排膿散及湯の特徴
患部に発赤、腫れ、痛みを伴った化膿性の皮膚疾患に用いられる漢方薬です。消炎鎮痛効果と、排膿促進効果があります。
発熱頭痛を伴う化膿症の場合は、葛根湯(カッコントウ)か小柴胡湯(ショウサイコトウ)に桔梗石膏(キキョウセッコウ)を加えて用います。また、化膿しやすい体質の人には、十味排毒湯(ジュウミハイドクトウ)を用います。

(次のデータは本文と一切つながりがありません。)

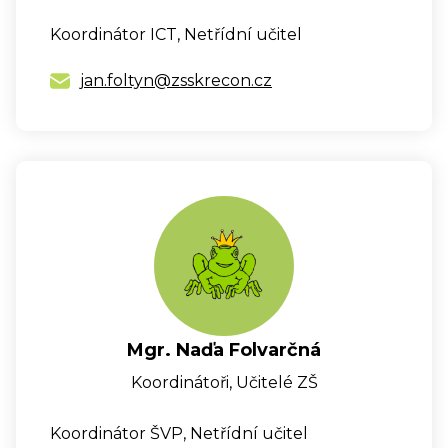
Koordinátor ICT, Netřídní učitel
jan.foltyn@zsskrecon.cz
Mgr. Naďa Folvarčná
Koordinátoři, Učitelé ZŠ
Koordinátor ŠVP, Netřídní učitel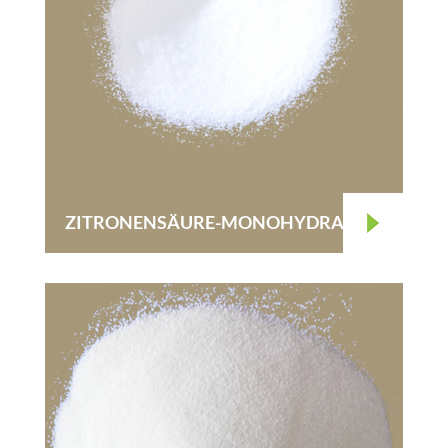
ZITRONENSÄURE-MONOHYDRAT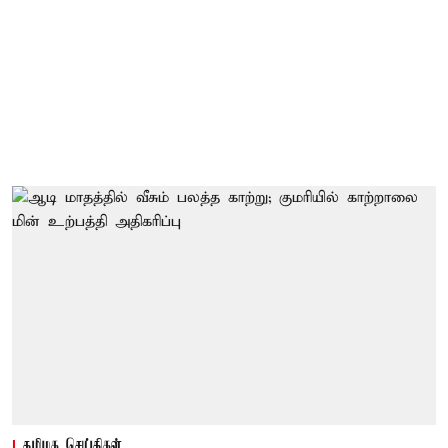
தமிழக செய்திகள்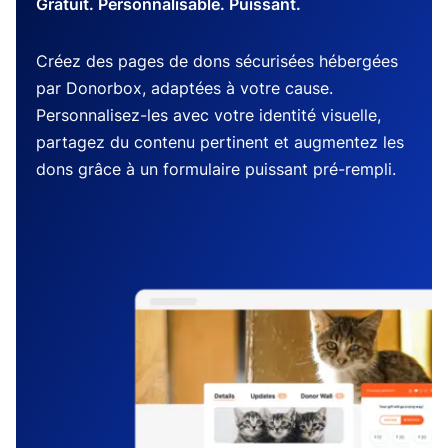
Gratuit. Personnalisable. Puissant.
Créez des pages de dons sécurisées hébergées
par Donorbox, adaptées à votre cause.
Personnalisez-les avec votre identité visuelle,
partagez du contenu pertinent et augmentez les
dons grâce à un formulaire puissant pré-rempli.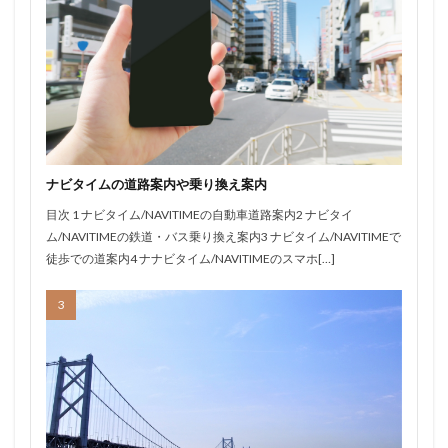
ナビタイムの道路案内や乗り換え案内
目次 1 ナビタイム/NAVITIMEの自動車道路案内2 ナビタイ
ム/NAVITIMEの鉄道・バス乗り換え案内3 ナビタイム/NAVITIMEで
徒歩での道案内4 ナナビタイム/NAVITIMEのスマホ[…]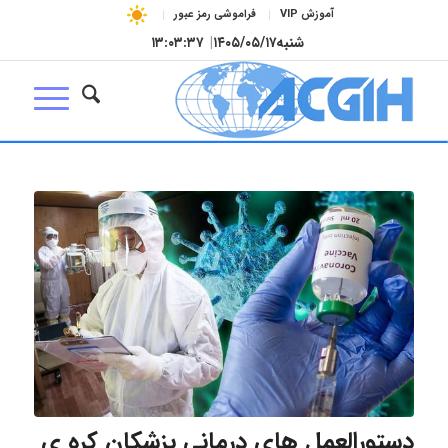
آموزش VIP
فراموشی رمز عبور
شنبه
۱۴۰۵/۰۵/۱۷
|
۱۳:۰۳:۳۷
دستورالعمل های درمانی پزشکان کره ی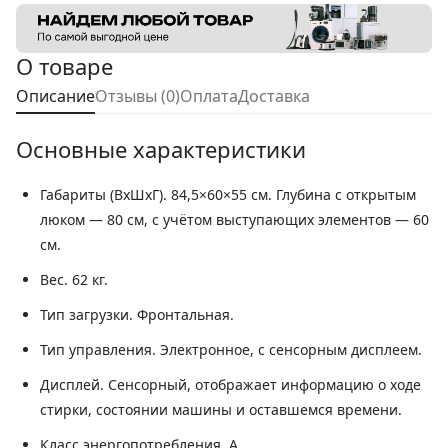
О товаре
Описание
Отзывы (0)
Оплата
Доставка
Основные характеристики
Габариты (ВхШхГ).
84,5×60×55 см. Глубина с открытым
люком — 80 см, с учётом выступающих элементов — 60
см.
Вес.
62 кг.
Тип загрузки.
Фронтальная.
Тип управления.
Электронное, с сенсорным дисплеем.
Дисплей.
Сенсорный, отображает информацию о ходе
стирки, состоянии машины и оставшемся времени.
Класс энергопотребления.
A.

金匱要略(キンキヨウリャク)に記されている排膿散と排膿湯を合わせたもので、吉益東洞(ヨシマストウドウ)の考案した処方です。
次のような人に有効です。
- 局所に炎症を伴う化膿症
- 発熱、悪寒などの全身症状はない
- 急性の化膿症
排膿散及湯の作用
桔梗(キキョウ)は膿を排出する作用があります。
枳実(キジツ)は気を巡らせる作用があります。
芍薬(シャクヤク)は体液の産生を促し、痛みを抑制する作用があります。
生姜(ショウキョウ)、大棗(タイソウ)、甘草(カンゾウ)は胃腸の働きを補う作用があります。
排膿散及湯の成分
排膿散及湯は、下記の6種類の生薬からなります。
・桔梗(キキョウ):キキョウ科キキョウの根を乾燥させたもの。薬効は、膿を出して腫れを抑える作用があります。
・甘草(カンゾウ):マメ科カンゾウの根を乾燥させたもの。薬効は、熱を除き、消化を整える作用があります。
・枳実(キジツ) :ミカン科ダイダイの未熟果実。薬効は、イライラを抑える作用があります。
・芍薬(シャクヤク):ボタン科シャクヤクの根を乾燥させたもの。薬効は、血液循環をよくし、痛みを止める作用があります。
・大棗(タイソウ):クロウメモドキ科ナツメの果実。薬効は、消化を補う作用があります。
・生姜(ショウキョウ):ショウガ科ショウガの根茎を乾燥させたもの。薬効は、腹部をあたため、胃腸の働きを強くする作用があります。
排膿散及湯の副作用
配合生薬の甘草(主な成分はグリチルリチン酸)の大量服用により、むくみが出たり、血圧が上る「偽性アルドステロン症」と呼ばれる症状がでる可能性があります。甘草が含まれている他の漢方薬や、グリチルリチン酸を長期で服用する際は注意が必要です。
排膿散及湯の服用方法
ツムラ排膿散及湯エキス顆粒によると、通常、成人1日7.5gを2~3回に分割し、食前又は食間に経口服用するとされています。年齢、体重、症状により適宜増減してください。
基本的に漢方エキス製剤は、お湯に溶かしてから服用すると良い効果が期待されます。